• **Exercise goal**:
Look over the lines below. Report each one that includes the string "Electric".

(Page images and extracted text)
=-=-=
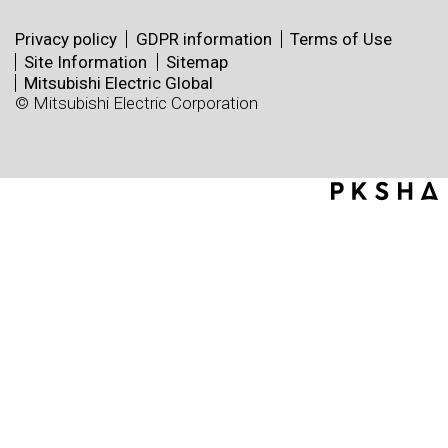
Privacy policy
GDPR information
Terms of Use
Site Information
Sitemap
Mitsubishi Electric Global
© Mitsubishi Electric Corporation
=-=-=
• **Completed task**:
Mitsubishi Electric Global
© Mitsubishi Electric Corporation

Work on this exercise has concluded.